Kommersant FM was broadcasting their lunchtime news bulletin before suddenly being cut off by the Ukrainian military anthem 'Oh the red viburnum in the meadow'.

Russian radio station hacked; starts playing Ukrainian military anthem and anti-war songs snt
Russia, First Published Jun 9, 2022, 6:15 PM IST

A Russian radio station, owned by one of President Vladimir Putin's oligarchs, was pulled off air after a hacker started playing Ukraine's military anthem and anti-war songs. 

During Kommersant FM's lunchtime news bulletin, the Ukrainian military anthem 'Oh the red Viburnum in the meadow' suddenly went on air.

The radio station, part of the Kommersant national newspaper in Russia, is owned by 68-year-old businessman Alisher Usmanov.

Following Russia's invasion of Ukraine in February, the European Union sanctioned Usmanov by placing an EU-wide travel ban on him and freezing his assets. The United States imposed similar penalties.

Also read: Poise amidst wreckage: Graduation waltz of Ukrainian students leaves world numb

The hacking of his radio station is the latest in a string of Ukrainian stunts on Russian media. According to the Official Journal of the European Union, he is a pro-Kremlin oligarch with "particularly close ties to Russian President Vladimir Putin". He is one of "Putin's favourite oligarchs."

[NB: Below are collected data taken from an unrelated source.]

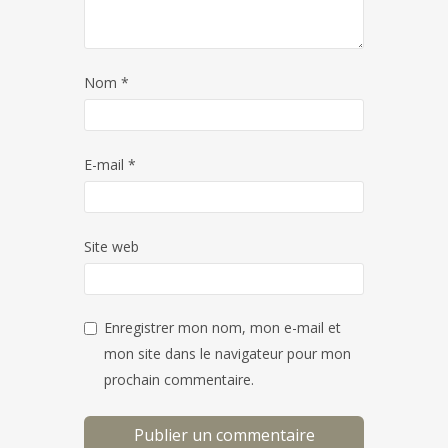
Nom
*
E-mail
*
Site web
Enregistrer mon nom, mon e-mail et
mon site dans le navigateur pour mon
prochain commentaire.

With an estimated net worth of 19 billion dollars, Usmanov is the fifth richest person in Russia and among the world's wealthiest 100 individuals. He was a shareholder of English football side Arsenal from 2017 to 2018.

Editor-in-chief of Kommersant FM, Alexey Vorobyov, said of the radio station going off the air, "We really were hacked. Technical specialists are now finding out the origin of this attack, trying to do something with the internet stream."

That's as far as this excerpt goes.